● Work required
When a line of the material has the word "phục" in it, copy that line.
>>
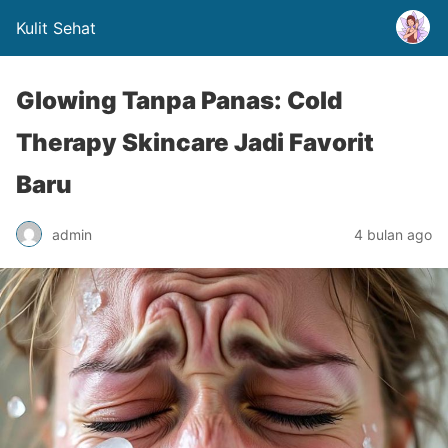
Kulit Sehat
Glowing Tanpa Panas: Cold
Therapy Skincare Jadi Favorit
Baru
admin
4 bulan ago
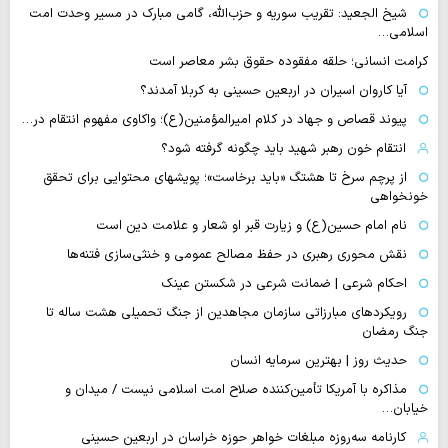
شیخ الجعید: تقریب سوریه و حزب‌الله، گامی مبارک در مسیر وحدت امت
اسلامی…
کرامت انسانی؛ حلقه مفقوده حقوق بشر معاصر است
آیا کاروان اسیران در اربعین حسینی به کربلا آمدند؟
پیوند قصاص و جهاد در کلام امیرالمؤمنین(ع)؛ واکاوی مفهوم انتقام در…
انتقام خون رهبر شهید باید چگونه گرفته شود؟
از پرچم سرخ تا هشتگ «باید برخاست»؛ پویشهای محتوایی برای تحقق
خونخواهی
نام امام حسین(ع) و زیارت قبر او شعار و علامت دین است
نقش محوری رهبری در حفظ مصالح عمومی و خنثی‌سازی فتنه‌ها
احکام شرعی | ضمانت شرعی در شکستن عینک
رویکردهای مبارزاتی سازمان مجاهدین از جنگ تحمیلی هشت ساله تا
جنگ رمضان
حدیث روز | بهترین سرمایه انسان
مذاکره با آمریکا تأمین‌کننده صلاح امت اسلامی نیست / میدان و
خیابان…
کارنامه سه‌روزه مبلغات خواهر حوزه خراسان در اربعین حسینی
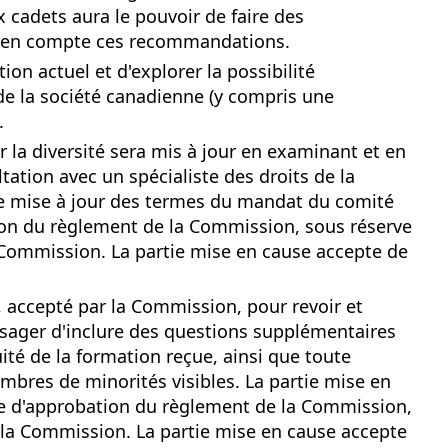
x cadets aura le pouvoir de faire des
 en compte ces recommandations.
on actuel et d'explorer la possibilité
de la société canadienne (y compris une
.
la diversité sera mis à jour en examinant et en
tation avec un spécialiste des droits de la
de mise à jour des termes du mandat du comité
bation du règlement de la Commission, sous réserve
 Commission. La partie mise en cause accepte de
e, accepté par la Commission, pour revoir et
visager d'inclure des questions supplémentaires
ité de la formation reçue, ainsi que toute
bres de minorités visibles. La partie mise en
tre d'approbation du règlement de la Commission,
 la Commission. La partie mise en cause accepte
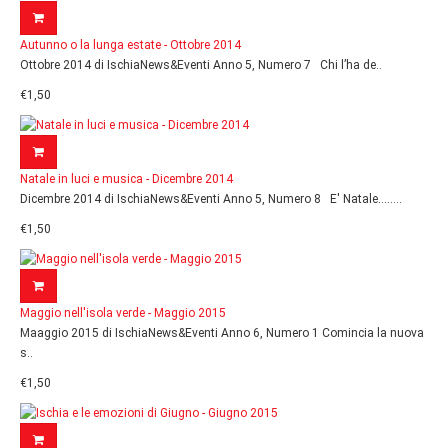
Autunno o la lunga estate - Ottobre 2014
Ottobre 2014 di IschiaNews&Eventi Anno 5, Numero 7 Chi l’ha de..
€1,50
Natale in luci e musica - Dicembre 2014
Dicembre 2014 di IschiaNews&Eventi Anno 5, Numero 8 E' Natale........
€1,50
Maggio nell'isola verde - Maggio 2015
Maaggio 2015 di IschiaNews&Eventi Anno 6, Numero 1 Comincia la nuova
s..
€1,50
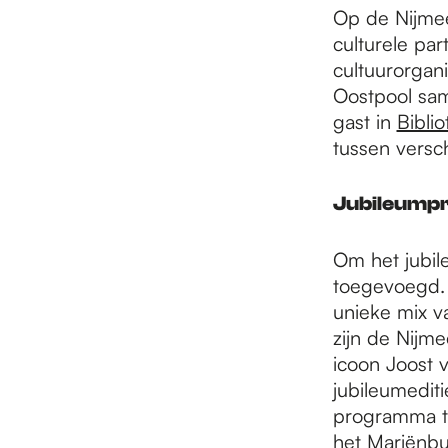
e
Op de Nijmee
culturele pa
p
cultuurorgan
Oostpool s
gast in
Bibli
a
tussen versc
Jubileump
g
Om het jubil
e
toegevoegd. 
unieke mix v
zijn de Nij
icoon Joost 
jubileumediti
programma te
het Mariënbu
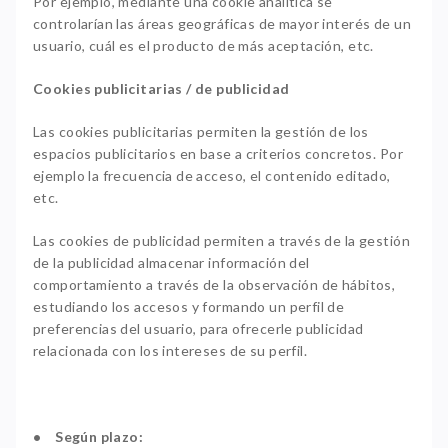
Por ejemplo, mediante una cookie analítica se
controlarían las áreas geográficas de mayor interés de un
usuario, cuál es el producto de más aceptación, etc.
Cookies publicitarias / de publicidad
Las cookies publicitarias permiten la gestión de los
espacios publicitarios en base a criterios concretos. Por
ejemplo la frecuencia de acceso, el contenido editado,
etc.
Las cookies de publicidad permiten a través de la gestión
de la publicidad almacenar información del
comportamiento a través de la observación de hábitos,
estudiando los accesos y formando un perfil de
preferencias del usuario, para ofrecerle publicidad
relacionada con los intereses de su perfil.
• Según plazo:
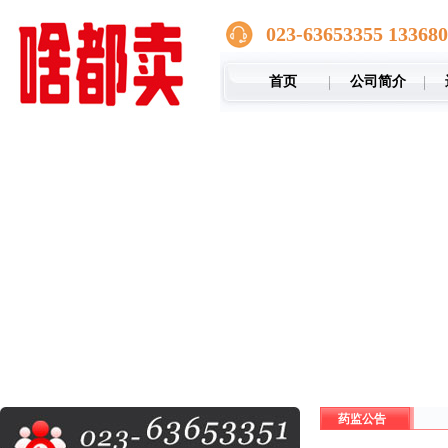
023-63653355 13368
首页
公司简介
药监公告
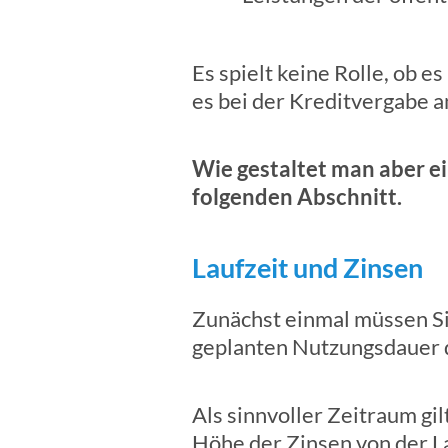
Es spielt keine Rolle, ob 
es bei der Kreditvergabe a
Wie gestaltet man aber e
folgenden Abschnitt.
Laufzeit und Zinsen
Zunächst einmal müssen Sie
geplanten Nutzungsdauer d
Als sinnvoller Zeitraum gi
Höhe der Zinsen von der L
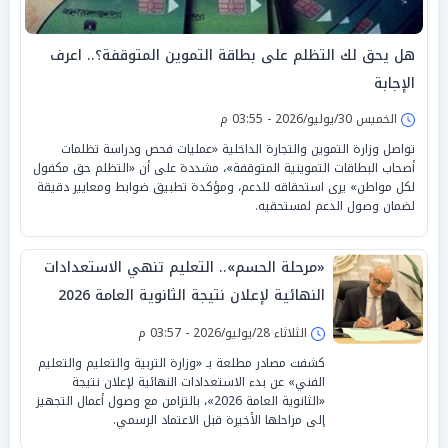
هل يحق لك التظلم على بطاقة التموين المتوقفة؟.. اعرف
الإجابة
الخميس 30/يوليو/2026 - 03:55 م
تواصل وزارة التموين والتجارة الداخلية «عمليات فحص ودراسة تظلمات
أصحاب البطاقات التموينية المتوقفة»، مشددة على أن «التظلم حق مكفول
لكل مواطن» يرى استحقاقه للدعم، ومؤكدة تطبيق ضوابط ومعايير دقيقة
لضمان وصول الدعم لمستحقيه.
«مرحلة الحسم».. التعليم تنهي الاستعدادات
النهائية لإعلان نتيجة الثانوية العامة 2026
الثلاثاء 28/يوليو/2026 - 03:57 م
كشفت مصادر مطلعة بـ «وزارة التربية والتعليم والتعليم
الفني» عن بدء الاستعدادات النهائية لإعلان نتيجة
«الثانوية العامة 2026»، بالتزامن مع وصول أعمال التجهيز
إلى مراحلها الأخيرة قبل الاعتماد الرسمي.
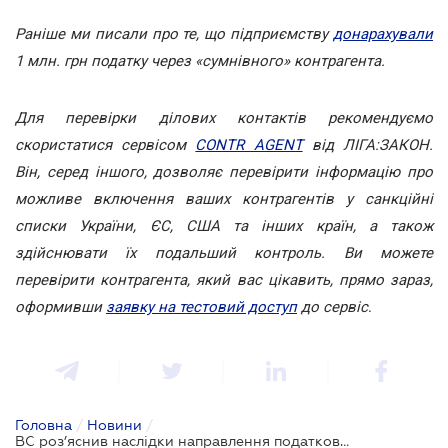
Раніше ми писали про те, що підприємству
донарахували
1 млн. грн податку через «сумнівного» контрагента.
Для перевірки ділових контактів рекомендуємо
скористатися сервісом
CONTR AGENT
від ЛІГА:ЗАКОН.
Він, серед іншого, дозволяє перевірити інформацію про
можливе включення ваших контрагентів у санкційні
списки України, ЄС, США та інших країн, а також
здійснювати їх подальший контроль. Ви можете
перевірити контрагента, який вас цікавить, прямо зараз,
оформивши
заявку на тестовий доступ
до сервіс
.
Головна
/
Новини
/
ВС роз’яснив наслідки направлення податкових повідомлень-рішень не за юридичною адресою платника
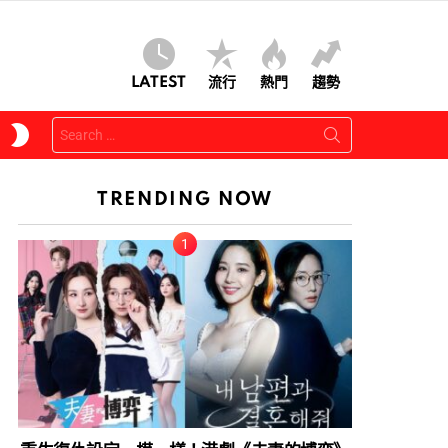
LATEST
流行
熱門
趨勢
Search
SWITCH
for:
SKIN
TRENDING NOW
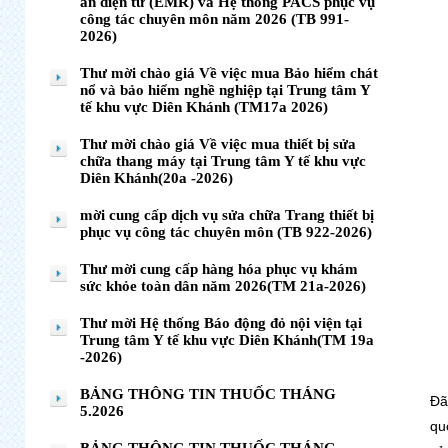
án điện tử (EMR) và Hệ thống PACS phục vụ
công tác chuyên môn năm 2026 (TB 991-
2026)
Thư mời chào giá Về việc mua Bảo hiểm chát
nổ và bảo hiểm nghề nghiệp tại Trung tâm Y
tế khu vực Diên Khánh (TM17a 2026)
Thư mời chào giá Về việc mua thiết bị sửa
chữa thang máy tại Trung tâm Y tế khu vực
Diên Khánh(20a -2026)
mời cung cấp dịch vụ sửa chữa Trang thiết bị
phục vụ công tác chuyên môn (TB 922-2026)
Thư mời cung cấp hàng hóa phục vụ khám
sức khỏe toàn dân năm 2026(TM 21a-2026)
Thư mời Hệ thống Báo động đỏ nội viện tại
Trung tâm Y tế khu vực Diên Khánh(TM 19a
-2026)
BẢNG THÔNG TIN THUỐC THÁNG
Đã
5.2026
qu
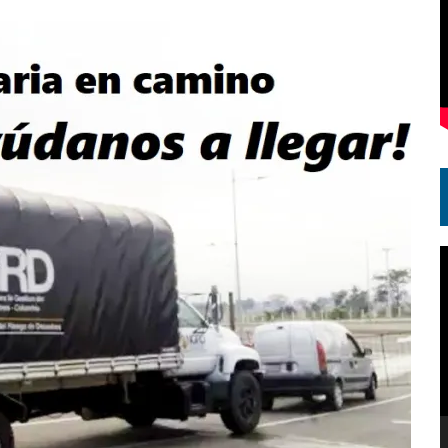
R
d
v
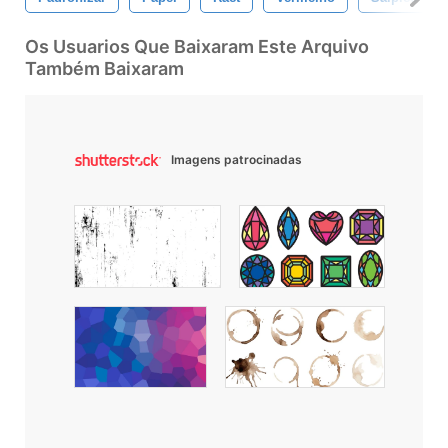
Os Usuarios Que Baixaram Este Arquivo
Também Baixaram
Imagens patrocinadas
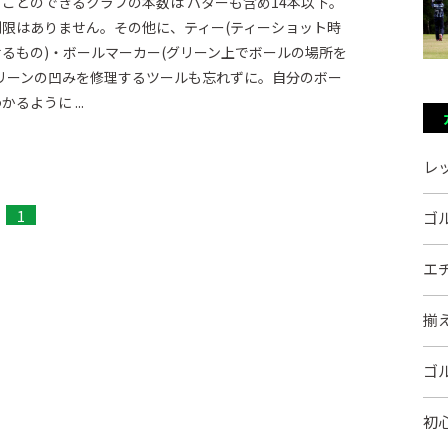
ことのできるクラブの本数は パターも含め14本以下。
限はありません。その他に、ティー(ティーショット時
るもの)・ボールマーカー(グリーン上でボールの場所を
リーンの凹みを修理するツールも忘れずに。自分のボー
るように ...
レ
1
ゴ
エ
揃
ゴ
初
<<
● Written reply
án điện tử (EMR) và Hệ thống PACS phục vụ
phục vụ công tác chuyên môn (TB 922-2026)
Thư mời cung cấp hàng hóa phục vụ khám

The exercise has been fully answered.